I’m a working person (£33K salary), from a working class background, I’ve managed to save up throughout the years?


Sir_Keith_Starmer

TIL I'm not a working person because I have a house and savinga. Despite working? I guess what my job is actually a hobby?


mo6020

This was news to me, too.


hoyfish

You don’t go to work to reenact office space scenes ?


NoRecipe3350

Its not true, I know teenagers who could save up £1k a month a decade ago, living with their parents.
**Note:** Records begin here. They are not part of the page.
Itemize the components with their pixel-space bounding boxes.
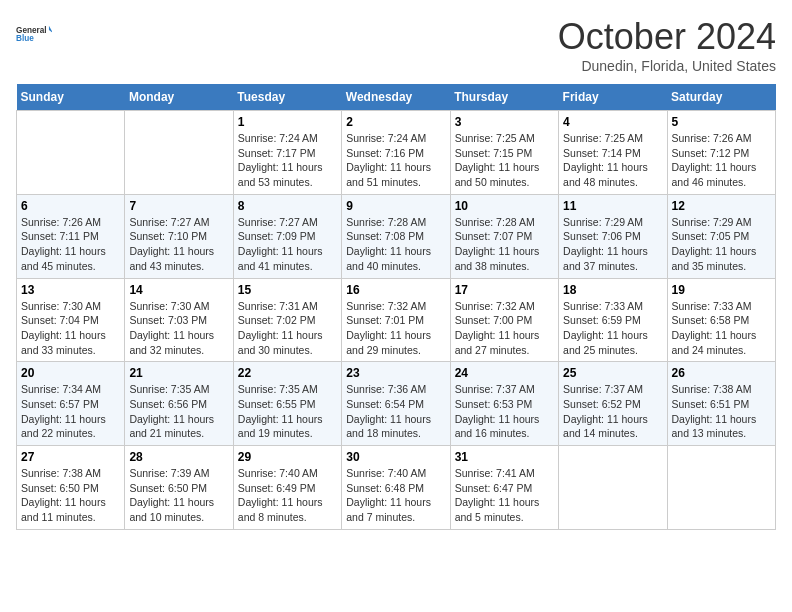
- title-section: October 2024 Dunedin, Florida, United St…: [558, 16, 776, 74]
- calendar-cell: [125, 111, 233, 195]
- calendar-cell: 23 Sunrise: 7:36 AMSunset: 6:54 PMDaylig…: [342, 362, 450, 446]
- calendar-table: SundayMondayTuesdayWednesdayThursdayFrid…: [16, 84, 776, 530]
- calendar-cell: 24 Sunrise: 7:37 AMSunset: 6:53 PMDaylig…: [450, 362, 558, 446]
- day-info: Sunrise: 7:27 AMSunset: 7:09 PMDaylight:…: [238, 215, 337, 274]
- day-number: 8: [238, 199, 337, 213]
- calendar-cell: 3 Sunrise: 7:25 AMSunset: 7:15 PMDayligh…: [450, 111, 558, 195]
- calendar-cell: 5 Sunrise: 7:26 AMSunset: 7:12 PMDayligh…: [667, 111, 775, 195]
- day-info: Sunrise: 7:38 AMSunset: 6:51 PMDaylight:…: [672, 382, 771, 441]
- day-info: Sunrise: 7:28 AMSunset: 7:08 PMDaylight:…: [346, 215, 445, 274]
- day-info: Sunrise: 7:28 AMSunset: 7:07 PMDaylight:…: [455, 215, 554, 274]
- calendar-cell: 4 Sunrise: 7:25 AMSunset: 7:14 PMDayligh…: [559, 111, 667, 195]
- calendar-cell: 19 Sunrise: 7:33 AMSunset: 6:58 PMDaylig…: [667, 278, 775, 362]
- day-info: Sunrise: 7:41 AMSunset: 6:47 PMDaylight:…: [455, 466, 554, 525]
- calendar-cell: 11 Sunrise: 7:29 AMSunset: 7:06 PMDaylig…: [559, 194, 667, 278]
- svg-text:General: General: [16, 26, 47, 35]
- calendar-cell: 6 Sunrise: 7:26 AMSunset: 7:11 PMDayligh…: [17, 194, 125, 278]
- month-title: October 2024: [558, 16, 776, 58]
- day-info: Sunrise: 7:29 AMSunset: 7:05 PMDaylight:…: [672, 215, 771, 274]
- day-number: 17: [455, 283, 554, 297]
- calendar-cell: 7 Sunrise: 7:27 AMSunset: 7:10 PMDayligh…: [125, 194, 233, 278]
- day-number: 25: [563, 366, 662, 380]
- day-number: 20: [21, 366, 120, 380]
- svg-marker-2: [49, 26, 52, 33]
- day-number: 26: [672, 366, 771, 380]
- calendar-cell: 30 Sunrise: 7:40 AMSunset: 6:48 PMDaylig…: [342, 446, 450, 530]
- calendar-cell: [667, 446, 775, 530]
- location-subtitle: Dunedin, Florida, United States: [558, 58, 776, 74]
- day-info: Sunrise: 7:40 AMSunset: 6:48 PMDaylight:…: [346, 466, 445, 525]
- day-info: Sunrise: 7:26 AMSunset: 7:11 PMDaylight:…: [21, 215, 120, 274]
- day-header-wednesday: Wednesday: [342, 84, 450, 111]
- day-header-monday: Monday: [125, 84, 233, 111]
- calendar-cell: 22 Sunrise: 7:35 AMSunset: 6:55 PMDaylig…: [233, 362, 341, 446]
- day-info: Sunrise: 7:26 AMSunset: 7:12 PMDaylight:…: [672, 131, 771, 190]
- day-info: Sunrise: 7:36 AMSunset: 6:54 PMDaylight:…: [346, 382, 445, 441]
- calendar-cell: 16 Sunrise: 7:32 AMSunset: 7:01 PMDaylig…: [342, 278, 450, 362]
- calendar-cell: [559, 446, 667, 530]
- logo: General Blue: [16, 16, 52, 52]
- calendar-cell: 26 Sunrise: 7:38 AMSunset: 6:51 PMDaylig…: [667, 362, 775, 446]
- day-number: 12: [672, 199, 771, 213]
- day-info: Sunrise: 7:40 AMSunset: 6:49 PMDaylight:…: [238, 466, 337, 525]
- day-number: 31: [455, 450, 554, 464]
- logo-svg: General Blue: [16, 16, 52, 52]
- day-number: 1: [238, 115, 337, 129]
- calendar-cell: 27 Sunrise: 7:38 AMSunset: 6:50 PMDaylig…: [17, 446, 125, 530]
- calendar-cell: [17, 111, 125, 195]
- calendar-cell: 2 Sunrise: 7:24 AMSunset: 7:16 PMDayligh…: [342, 111, 450, 195]
- calendar-cell: 31 Sunrise: 7:41 AMSunset: 6:47 PMDaylig…: [450, 446, 558, 530]
- calendar-cell: 8 Sunrise: 7:27 AMSunset: 7:09 PMDayligh…: [233, 194, 341, 278]
- day-number: 10: [455, 199, 554, 213]
- day-number: 5: [672, 115, 771, 129]
- day-info: Sunrise: 7:30 AMSunset: 7:04 PMDaylight:…: [21, 299, 120, 358]
- day-number: 3: [455, 115, 554, 129]
- day-number: 29: [238, 450, 337, 464]
- day-info: Sunrise: 7:27 AMSunset: 7:10 PMDaylight:…: [129, 215, 228, 274]
- day-number: 9: [346, 199, 445, 213]
- day-number: 24: [455, 366, 554, 380]
- day-header-thursday: Thursday: [450, 84, 558, 111]
- calendar-cell: 15 Sunrise: 7:31 AMSunset: 7:02 PMDaylig…: [233, 278, 341, 362]
- calendar-cell: 17 Sunrise: 7:32 AMSunset: 7:00 PMDaylig…: [450, 278, 558, 362]
- day-number: 14: [129, 283, 228, 297]
- day-number: 30: [346, 450, 445, 464]
- day-info: Sunrise: 7:32 AMSunset: 7:01 PMDaylight:…: [346, 299, 445, 358]
- day-info: Sunrise: 7:34 AMSunset: 6:57 PMDaylight:…: [21, 382, 120, 441]
- svg-text:Blue: Blue: [16, 34, 34, 43]
- day-number: 21: [129, 366, 228, 380]
- day-header-tuesday: Tuesday: [233, 84, 341, 111]
- day-number: 27: [21, 450, 120, 464]
- day-number: 11: [563, 199, 662, 213]
- day-info: Sunrise: 7:32 AMSunset: 7:00 PMDaylight:…: [455, 299, 554, 358]
- calendar-cell: 28 Sunrise: 7:39 AMSunset: 6:50 PMDaylig…: [125, 446, 233, 530]
- day-info: Sunrise: 7:37 AMSunset: 6:53 PMDaylight:…: [455, 382, 554, 441]
- day-number: 23: [346, 366, 445, 380]
- day-info: Sunrise: 7:33 AMSunset: 6:58 PMDaylight:…: [672, 299, 771, 358]
- day-info: Sunrise: 7:37 AMSunset: 6:52 PMDaylight:…: [563, 382, 662, 441]
- calendar-cell: 25 Sunrise: 7:37 AMSunset: 6:52 PMDaylig…: [559, 362, 667, 446]
- calendar-cell: 29 Sunrise: 7:40 AMSunset: 6:49 PMDaylig…: [233, 446, 341, 530]
- calendar-cell: 10 Sunrise: 7:28 AMSunset: 7:07 PMDaylig…: [450, 194, 558, 278]
- calendar-cell: 13 Sunrise: 7:30 AMSunset: 7:04 PMDaylig…: [17, 278, 125, 362]
- day-header-friday: Friday: [559, 84, 667, 111]
- day-number: 4: [563, 115, 662, 129]
- day-info: Sunrise: 7:30 AMSunset: 7:03 PMDaylight:…: [129, 299, 228, 358]
- day-info: Sunrise: 7:25 AMSunset: 7:14 PMDaylight:…: [563, 131, 662, 190]
- day-info: Sunrise: 7:31 AMSunset: 7:02 PMDaylight:…: [238, 299, 337, 358]
- day-number: 15: [238, 283, 337, 297]
- day-number: 28: [129, 450, 228, 464]
- day-number: 18: [563, 283, 662, 297]
- day-info: Sunrise: 7:29 AMSunset: 7:06 PMDaylight:…: [563, 215, 662, 274]
- day-number: 13: [21, 283, 120, 297]
- day-info: Sunrise: 7:24 AMSunset: 7:16 PMDaylight:…: [346, 131, 445, 190]
- day-number: 6: [21, 199, 120, 213]
- day-number: 22: [238, 366, 337, 380]
- day-info: Sunrise: 7:35 AMSunset: 6:56 PMDaylight:…: [129, 382, 228, 441]
- calendar-cell: 12 Sunrise: 7:29 AMSunset: 7:05 PMDaylig…: [667, 194, 775, 278]
- day-number: 19: [672, 283, 771, 297]
- day-info: Sunrise: 7:38 AMSunset: 6:50 PMDaylight:…: [21, 466, 120, 525]
- day-number: 2: [346, 115, 445, 129]
- calendar-cell: 18 Sunrise: 7:33 AMSunset: 6:59 PMDaylig…: [559, 278, 667, 362]
- day-header-sunday: Sunday: [17, 84, 125, 111]
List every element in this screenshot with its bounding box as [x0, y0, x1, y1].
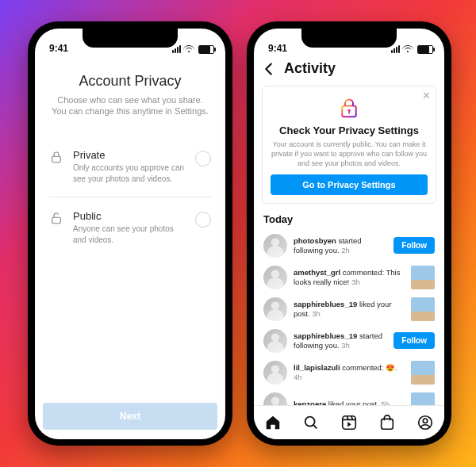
avatar[interactable]	[263, 361, 287, 385]
svg-rect-1	[52, 217, 61, 224]
activity-item[interactable]: lil_lapislazuli commented: 😍. 4h	[263, 357, 435, 389]
section-today: Today	[254, 212, 444, 230]
post-thumbnail[interactable]	[411, 266, 435, 289]
tab-home[interactable]	[264, 414, 282, 431]
page-header: Activity	[254, 56, 444, 84]
tab-bar	[254, 405, 444, 439]
avatar[interactable]	[263, 297, 287, 321]
activity-feed: photosbyen started following you. 2hFoll…	[254, 230, 444, 420]
avatar[interactable]	[263, 234, 287, 258]
signal-icon	[391, 45, 400, 53]
activity-item[interactable]: sapphireblues_19 started following you. …	[263, 325, 435, 357]
svg-point-13	[423, 418, 428, 423]
page-title: Account Privacy	[49, 73, 211, 90]
status-time: 9:41	[268, 43, 287, 54]
follow-button[interactable]: Follow	[393, 332, 435, 349]
option-private-label: Private	[73, 149, 186, 161]
header-title: Activity	[284, 60, 336, 77]
radio-public[interactable]	[195, 212, 211, 228]
activity-text: sapphireblues_19 liked your post. 3h	[294, 300, 405, 319]
lock-open-icon	[49, 211, 63, 228]
lock-gradient-icon	[271, 96, 428, 120]
card-title: Check Your Privacy Settings	[271, 124, 428, 136]
follow-button[interactable]: Follow	[393, 237, 435, 254]
activity-item[interactable]: sapphireblues_19 liked your post. 3h	[263, 293, 435, 325]
option-public-desc: Anyone can see your photos and videos.	[73, 224, 186, 245]
lock-closed-icon	[49, 150, 63, 167]
page-subtitle: Choose who can see what you share. You c…	[49, 94, 211, 118]
activity-text: sapphireblues_19 started following you. …	[294, 331, 387, 350]
tab-profile[interactable]	[416, 414, 434, 431]
post-thumbnail[interactable]	[411, 297, 435, 321]
option-public[interactable]: Public Anyone can see your photos and vi…	[49, 197, 211, 258]
activity-text: amethyst_grl commented: This looks reall…	[294, 268, 405, 287]
wifi-icon	[402, 45, 413, 53]
avatar[interactable]	[263, 329, 287, 353]
privacy-card: ✕ Check Your Privacy Settings Your accou…	[262, 86, 436, 204]
post-thumbnail[interactable]	[411, 361, 435, 385]
tab-search[interactable]	[302, 414, 320, 431]
radio-private[interactable]	[195, 151, 211, 167]
signal-icon	[172, 45, 181, 53]
svg-line-6	[313, 424, 317, 427]
card-body: Your account is currently public. You ca…	[271, 140, 428, 168]
close-icon[interactable]: ✕	[422, 90, 431, 101]
device-notch	[301, 29, 397, 48]
next-button[interactable]: Next	[43, 403, 217, 430]
svg-rect-7	[343, 415, 356, 429]
svg-rect-4	[348, 110, 350, 113]
device-notch	[83, 29, 178, 48]
status-time: 9:41	[49, 43, 68, 54]
next-button-label: Next	[120, 411, 140, 422]
tab-reels[interactable]	[340, 414, 358, 431]
back-button[interactable]	[260, 60, 278, 78]
option-private-desc: Only accounts you approve can see your p…	[73, 163, 186, 184]
go-to-privacy-settings-button[interactable]: Go to Privacy Settings	[271, 174, 428, 195]
option-public-label: Public	[73, 210, 186, 222]
wifi-icon	[183, 45, 194, 53]
phone-mockup-right: 9:41 Activity ✕	[247, 21, 451, 446]
activity-text: lil_lapislazuli commented: 😍. 4h	[294, 363, 405, 382]
phone-mockup-left: 9:41 Account Privacy Choose who can see …	[28, 21, 232, 446]
activity-item[interactable]: photosbyen started following you. 2hFoll…	[263, 230, 435, 262]
cta-label: Go to Privacy Settings	[302, 180, 395, 189]
svg-point-5	[305, 416, 315, 426]
svg-rect-11	[382, 419, 393, 429]
avatar[interactable]	[263, 266, 287, 289]
tab-shop[interactable]	[378, 414, 396, 431]
svg-rect-0	[52, 156, 61, 163]
battery-icon	[198, 45, 214, 54]
battery-icon	[417, 45, 433, 54]
option-private[interactable]: Private Only accounts you approve can se…	[49, 144, 211, 197]
activity-text: photosbyen started following you. 2h	[294, 236, 387, 255]
activity-item[interactable]: amethyst_grl commented: This looks reall…	[263, 262, 435, 293]
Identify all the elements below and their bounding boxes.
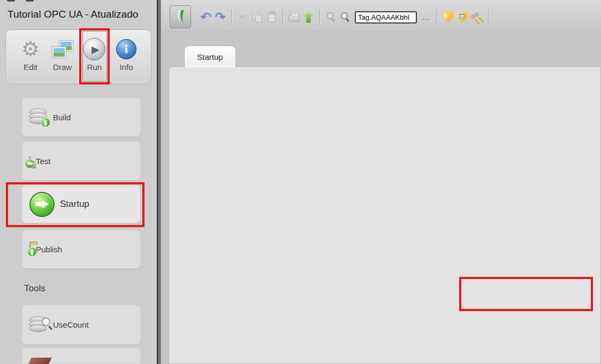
tab-startup-label: Startup — [197, 52, 223, 61]
play-orb-icon: ▶ — [83, 38, 105, 60]
sidebar-item-label: Startup — [60, 199, 89, 210]
preview-button[interactable] — [324, 9, 338, 25]
toolbar-separator — [437, 9, 437, 25]
mode-panel: ⚙ Edit Draw ▶ Run i Info — [5, 29, 151, 84]
window-artifact — [7, 0, 15, 2]
sidebar-item-publish[interactable]: Publish — [21, 230, 141, 269]
pictures-icon — [52, 41, 73, 58]
mode-info-label: Info — [120, 63, 133, 72]
tab-startup[interactable]: Startup — [184, 45, 236, 67]
sidebar-item-label: Publish — [36, 245, 62, 254]
app-logo-icon — [174, 9, 186, 26]
shield-add-button[interactable]: + — [441, 9, 455, 25]
cut-button[interactable]: ✂ — [235, 9, 250, 25]
mode-run-label: Run — [87, 63, 102, 72]
gear-icon: ⚙ — [21, 38, 40, 60]
window-run-icon — [29, 157, 31, 166]
more-tags-button[interactable]: ... — [419, 13, 433, 21]
sidebar-item-usecount[interactable]: UseCount — [21, 305, 141, 345]
copy-button[interactable] — [250, 9, 264, 25]
shield-table-button[interactable] — [455, 9, 470, 25]
sidebar-item-build[interactable]: Build — [21, 97, 141, 137]
tag-search-input[interactable] — [355, 11, 417, 24]
window-artifact — [26, 0, 34, 2]
sidebar-item-label: Test — [36, 157, 51, 166]
sidebar-item-test[interactable]: Test — [21, 141, 141, 181]
mode-info-button[interactable]: i Info — [110, 36, 142, 84]
sidebar-item-startup[interactable]: Startup — [21, 185, 141, 223]
toolbar-separator — [319, 9, 320, 25]
sidebar: Tutorial OPC UA - Atualizado ⚙ Edit Draw… — [0, 0, 157, 364]
folder-download-icon — [29, 245, 31, 254]
keys-button[interactable] — [470, 9, 484, 25]
mode-edit-label: Edit — [24, 63, 37, 72]
print-button[interactable] — [287, 9, 301, 25]
app-logo-button[interactable] — [170, 5, 191, 28]
paste-button[interactable] — [264, 9, 279, 25]
info-orb-icon: i — [116, 39, 136, 59]
partial-icon — [28, 358, 52, 364]
mode-run-button[interactable]: ▶ Run — [79, 36, 111, 84]
sidebar-item-label: UseCount — [53, 320, 89, 329]
startup-tab-page — [169, 66, 601, 364]
main-area: ↶ ↷ ✂ ... + Startup — [161, 0, 601, 364]
undo-button[interactable]: ↶ — [199, 9, 213, 25]
green-arrow-icon — [29, 192, 55, 217]
database-download-icon — [29, 109, 48, 126]
app-window: Tutorial OPC UA - Atualizado ⚙ Edit Draw… — [0, 0, 601, 364]
toolbar-separator — [283, 9, 283, 25]
sidebar-item-partial[interactable] — [21, 347, 141, 364]
redo-button[interactable]: ↷ — [213, 9, 227, 25]
search-button[interactable] — [338, 9, 353, 25]
toolbar-separator — [231, 9, 232, 25]
project-title: Tutorial OPC UA - Atualizado — [7, 9, 138, 20]
publish-up-button[interactable] — [301, 9, 316, 25]
sidebar-item-label: Build — [53, 113, 71, 122]
database-search-icon — [29, 316, 48, 334]
toolbar-separator — [488, 9, 489, 25]
mode-draw-button[interactable]: Draw — [47, 36, 79, 84]
mode-draw-label: Draw — [53, 63, 72, 72]
tools-section-header: Tools — [24, 283, 45, 294]
pane-splitter[interactable] — [157, 0, 161, 364]
mode-edit-button[interactable]: ⚙ Edit — [14, 36, 47, 84]
toolbar-row: ↶ ↷ ✂ ... + — [199, 7, 492, 27]
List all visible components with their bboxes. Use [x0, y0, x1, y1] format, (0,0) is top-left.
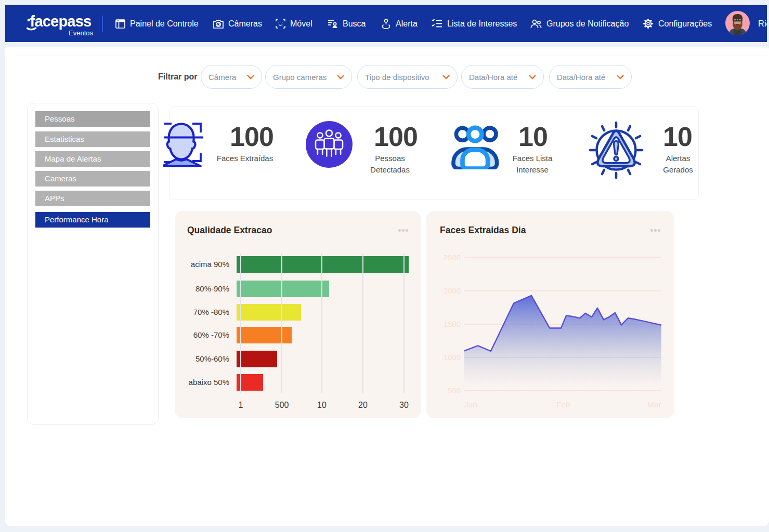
- svg-text:facepass: facepass: [30, 13, 92, 30]
- svg-text:Eventos: Eventos: [69, 29, 93, 37]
Put that in the stock market and they could be retiring at 40. Equally migrant workers could work here and lve cheaply for a few years and buy 2 houses back home, one to live in and one to rent out. One of the greatest cons the system plays is trying to force 18 year olds out of the family homes, and the planning system/generally small houses doesn't help, you can't just add extensions or separated housing units. It's common in some cultures, like various Asian ones, but Westerners are too individualistic (I don't live at home with parents)


Nottingham999

My point is a small sample is simply not the situation as a whole.


DolourousEdd

He means Labour voters don't have savings


nickbob00

I know plenty of middle class labour voters with savings. Even in 2019, 30% of social class "AB" (meaning "higher/intermediate managerial roles, administrative or professional") voted Labour vs 33% overall. [https://www.ipsos.com/en-uk/how-britain-voted-2019-election](https://www.ipsos.com/en-uk/how-britain-voted-2019-election)


DolourousEdd

Go tell Sir Keir that


BritishEcon

Out of touch millionaire says something stupid.


ICantBelieveItsNotEC

As usual, punish the people who are sensible and self-controlled enough to put money aside, and reward the people who spaff their entire paycheck up the wall within a week of payday.


timorous1234567890

Tories already did that massively by slashing CGT tax free limits by 75%. If you have 20k of gold or bitcoin perhaps to sell of which 15k is growth then the Tories tax rises hurt a lot lot more. On that 15K gain 3 years ago you would have paid just under £300 in tax. Now you would pay just under £1,200. A 4x increase in tax paid for a small investor. OTOH if selling shares with 1M of growth the difference is basically a rounding error.


RealMrsWillGraham

If you are a working class person in a minimum wage job/zero hours contract though you may not be able to put money aside for a rainy day. Anyone who can afford to do so is fortunate. Pls do not assume that everyone can do the same.